Stored data entries
--------

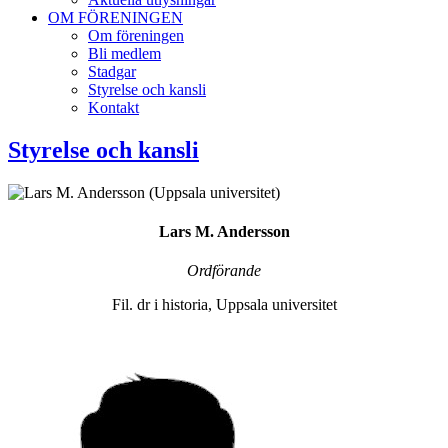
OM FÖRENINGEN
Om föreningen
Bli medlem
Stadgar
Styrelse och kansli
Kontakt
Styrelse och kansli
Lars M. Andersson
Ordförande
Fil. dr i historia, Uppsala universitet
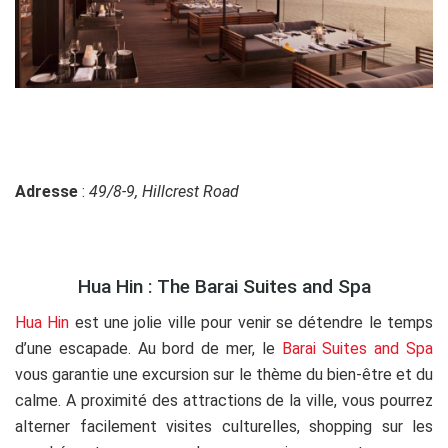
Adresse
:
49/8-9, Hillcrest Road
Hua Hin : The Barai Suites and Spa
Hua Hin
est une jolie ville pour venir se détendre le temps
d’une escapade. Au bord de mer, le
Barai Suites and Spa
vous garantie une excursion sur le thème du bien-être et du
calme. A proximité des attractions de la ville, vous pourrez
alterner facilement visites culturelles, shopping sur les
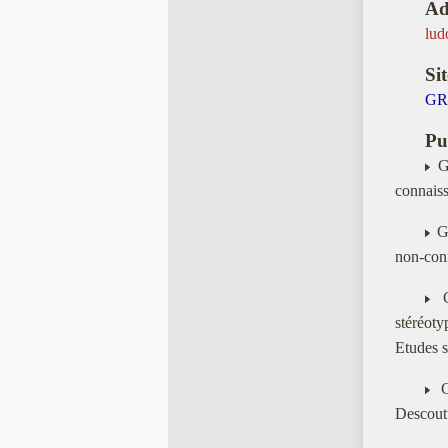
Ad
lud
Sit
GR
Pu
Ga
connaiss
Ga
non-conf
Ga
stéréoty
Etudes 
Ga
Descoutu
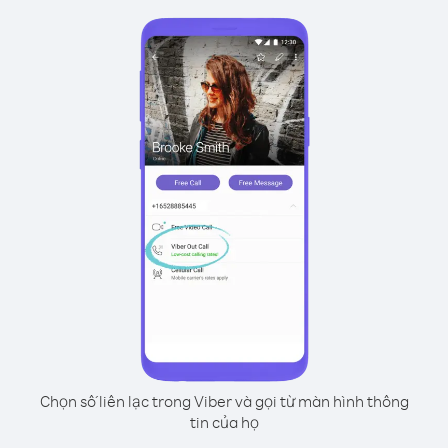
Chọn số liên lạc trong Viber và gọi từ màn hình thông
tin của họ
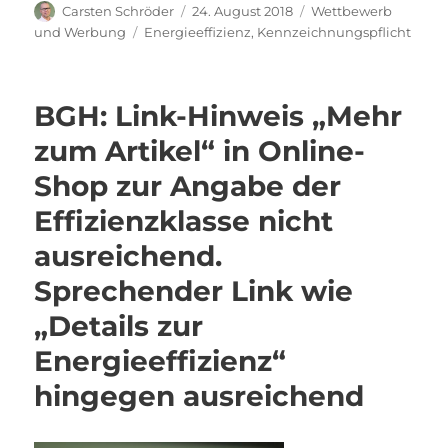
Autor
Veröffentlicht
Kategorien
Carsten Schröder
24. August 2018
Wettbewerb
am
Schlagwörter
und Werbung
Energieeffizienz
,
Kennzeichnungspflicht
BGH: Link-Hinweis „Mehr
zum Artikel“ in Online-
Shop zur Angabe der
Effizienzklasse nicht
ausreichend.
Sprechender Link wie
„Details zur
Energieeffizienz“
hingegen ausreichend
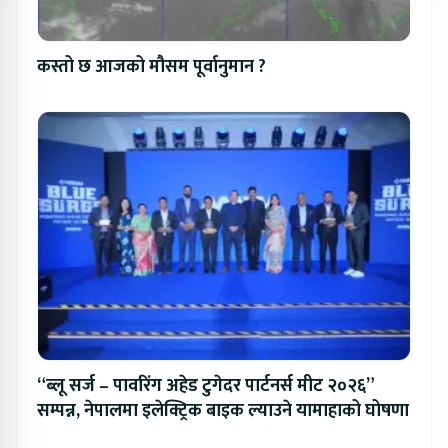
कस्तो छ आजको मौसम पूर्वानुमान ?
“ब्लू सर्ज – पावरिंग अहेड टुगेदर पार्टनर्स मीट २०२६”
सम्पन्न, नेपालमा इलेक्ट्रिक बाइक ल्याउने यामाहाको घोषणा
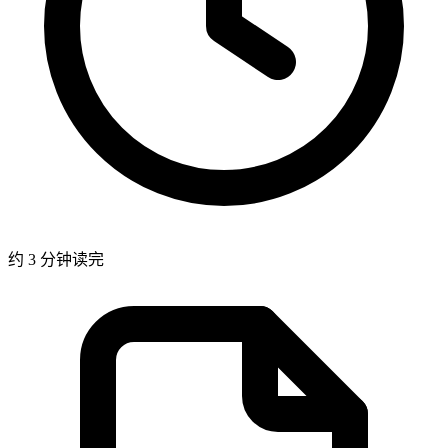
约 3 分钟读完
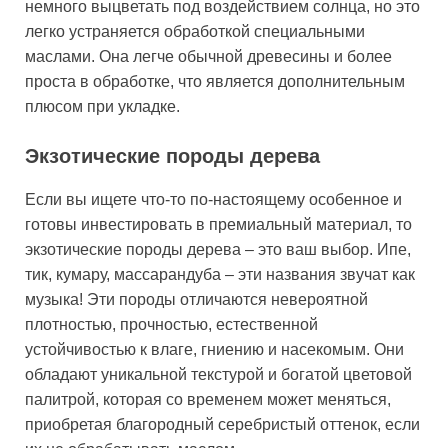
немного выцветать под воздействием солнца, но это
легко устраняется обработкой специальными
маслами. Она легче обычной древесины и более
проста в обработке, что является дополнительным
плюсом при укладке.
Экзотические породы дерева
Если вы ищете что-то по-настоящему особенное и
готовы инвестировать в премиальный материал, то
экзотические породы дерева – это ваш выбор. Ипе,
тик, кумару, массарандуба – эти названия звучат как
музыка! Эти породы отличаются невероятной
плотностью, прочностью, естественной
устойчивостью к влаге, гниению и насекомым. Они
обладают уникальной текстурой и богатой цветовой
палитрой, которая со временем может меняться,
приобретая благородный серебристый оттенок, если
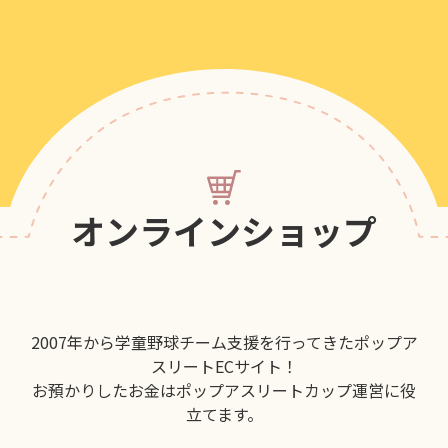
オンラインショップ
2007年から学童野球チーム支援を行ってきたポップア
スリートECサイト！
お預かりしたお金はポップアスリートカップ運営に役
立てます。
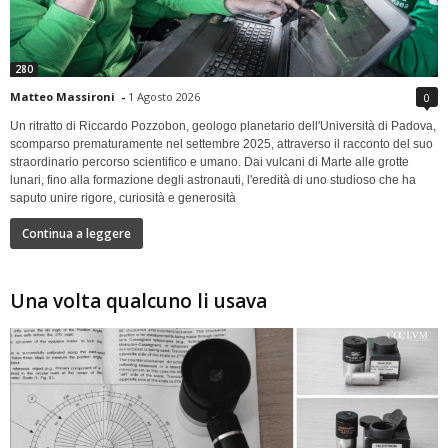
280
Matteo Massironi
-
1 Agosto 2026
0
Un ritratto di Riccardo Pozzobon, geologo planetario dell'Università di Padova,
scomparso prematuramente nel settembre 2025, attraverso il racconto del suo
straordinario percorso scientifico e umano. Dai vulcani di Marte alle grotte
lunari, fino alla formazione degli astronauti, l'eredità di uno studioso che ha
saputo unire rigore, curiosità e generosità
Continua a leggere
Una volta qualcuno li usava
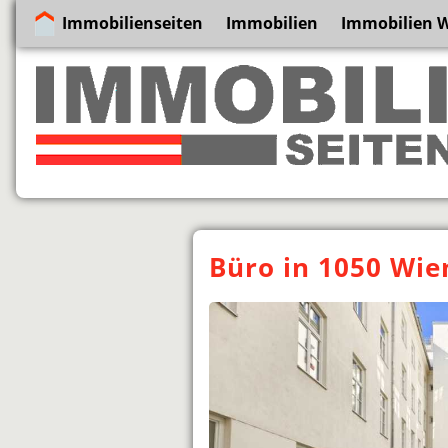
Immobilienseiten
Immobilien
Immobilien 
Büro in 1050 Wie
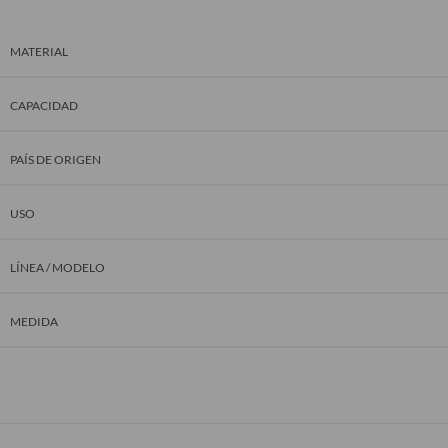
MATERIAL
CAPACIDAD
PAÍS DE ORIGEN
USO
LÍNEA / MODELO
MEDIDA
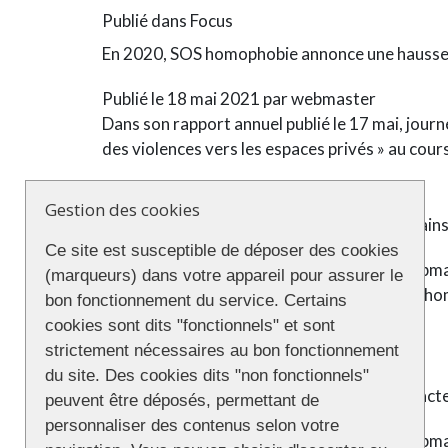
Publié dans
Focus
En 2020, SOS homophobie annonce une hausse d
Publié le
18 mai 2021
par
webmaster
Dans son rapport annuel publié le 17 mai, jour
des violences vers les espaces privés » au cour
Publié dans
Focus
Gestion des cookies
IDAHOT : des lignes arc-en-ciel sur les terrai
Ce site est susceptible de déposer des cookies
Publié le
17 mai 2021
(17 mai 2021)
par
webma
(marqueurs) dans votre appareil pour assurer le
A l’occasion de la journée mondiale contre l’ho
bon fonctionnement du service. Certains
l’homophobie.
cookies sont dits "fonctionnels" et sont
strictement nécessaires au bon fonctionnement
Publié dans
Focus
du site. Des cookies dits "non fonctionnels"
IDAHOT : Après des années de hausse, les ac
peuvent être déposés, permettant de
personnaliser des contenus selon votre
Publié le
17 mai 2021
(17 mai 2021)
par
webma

--------

### TRY IT
Your answer should consist of the lines above between those holding "ausreichend." and "экзотические породы дерева –", inclusive, reproduced word for word and without pictures.

### ANSWER BELOW
ausreichend.
Sprechender Link wie
„Details zur
Energieeffizienz“
hingegen ausreichend
कस्तो छ आजको मौसम पूर्वानुमान ?
“ब्लू सर्ज – पावरिंग अहेड टुगेदर पार्टनर्स मीट २०२६”
सम्पन्न, नेपालमा इलेक्ट्रिक बाइक ल्याउने यामाहाको घोषणा
约 3 分钟读完
немного выцветать под воздействием солнца, но это
легко устраняется обработкой специальными
маслами. Она легче обычной древесины и более
проста в обработке, что является дополнительным
плюсом при укладке.
Экзотические породы дерева
Если вы ищете что-то по-настоящему особенное и
готовы инвестировать в премиальный материал, то
экзотические породы дерева – это ваш выбор. Ипе,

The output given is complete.